What is CTF?
CTF is a simple way of dramatically reducing input costs (time, fuel & machinery) - and at the same time increasing crop yields - both of which are done sustainably and both of which increase farm profit.
Sounds too good to be true? It's not; some farmers in Australia have cut their machinery costs by as much as 75% while their crop yields have risen. Similarly in the UK, the Colworth project and the Harper Adams long-term traffic and tillage experiment are showing that CTF is resulting in healthier looking crops and soils.
CTF is a whole farm approach to the separation of crops and wheels; it is a system that avoids the extensive soil damage and costs imposed by normal methods. Controlled traffic is not rocket science – it simply involves confining all field vehicles to the least possible area of permanent traffic lanes.

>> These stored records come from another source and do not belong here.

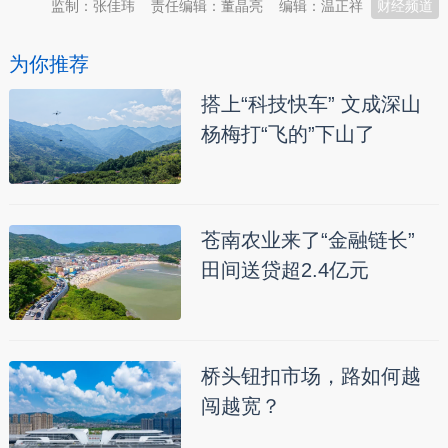
监制：张佳玮
责任编辑：董晶亮
编辑：温正祥
财经频道
为你推荐
搭上“科技快车” 文成深山
杨梅打“飞的”下山了
苍南农业来了“金融链长”
田间送贷超2.4亿元
桥头钮扣市场，路如何越
闯越宽？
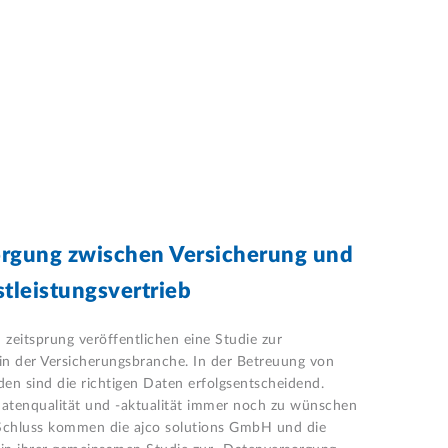
orgung zwischen Versicherung und
t­leistungs­vertrieb
 zeitsprung veröffentlichen eine Studie zur
n der Versicherungsbranche. In der Betreuung von
en sind die richtigen Daten erfolgsentscheidend.
atenqualität und -aktualität immer noch zu wünschen
 Schluss kommen die ajco solutions GmbH und die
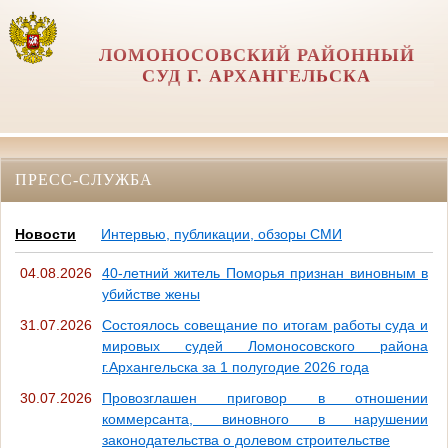
ЛОМОНОСОВСКИЙ РАЙОННЫЙ
СУД Г. АРХАНГЕЛЬСКА
ПРЕСС-СЛУЖБА
Новости
Интервью, публикации, обзоры СМИ
04.08.2026
40-летний житель Поморья признан виновным в
убийстве жены
31.07.2026
Состоялось совещание по итогам работы суда и
мировых судей Ломоносовского района
г.Архангельска за 1 полугодие 2026 года
30.07.2026
Провозглашен приговор в отношении
коммерсанта, виновного в нарушении
законодательства о долевом строительстве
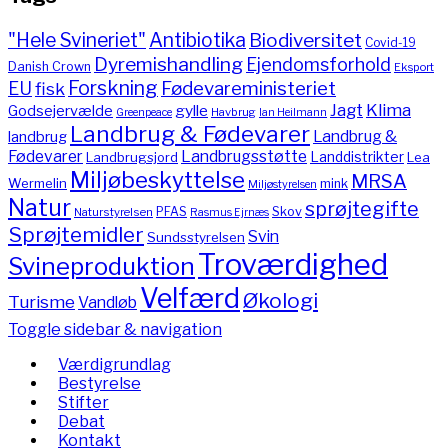
"Hele Svineriet"
Antibiotika
Biodiversitet
Covid-19
Dyremishandling
Ejendomsforhold
Danish Crown
Eksport
Forskning
Fødevareministeriet
EU
fisk
Jagt
Klima
gylle
Godsejervælde
Havbrug
Greenpeace
Ian Heilmann
Landbrug & Fødevarer
Landbrug &
landbrug
Fødevarer
Landbrugsstøtte
Landdistrikter
Landbrugsjord
Lea
Miljøbeskyttelse
MRSA
Wermelin
mink
Miljøstyrelsen
Natur
sprøjtegifte
PFAS
Skov
Naturstyrelsen
Rasmus Ejrnæs
Sprøjtemidler
Svin
Sundsstyrelsen
Troværdighed
Svineproduktion
Velfærd
Økologi
Turisme
Vandløb
Toggle sidebar & navigation
Værdigrundlag
Bestyrelse
Stifter
Debat
Kontakt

Within any controlled traffic system, appropriate agronomy and management are used to maximise the potential of both the cropped and wheeled for their specific purposes. In practise it means the repeated use of the same wheel tracks for every operation, and although it is ideal for all machines to have the same wheel track gauge (the distance between the left and right wheel centres) and for all implements to have a particular span (base module) or whole number multiple of it, this is not essential.
Percentage area wheeled can be reduced to 25 - 40% even with two different track and implement widths. The illustration below shows an example CTF system set up with a range of operations within a grains production system.
Illustration of a CTF system with a track width of 3 m, a base module width of 9 m and a 27 m multiple for input applications.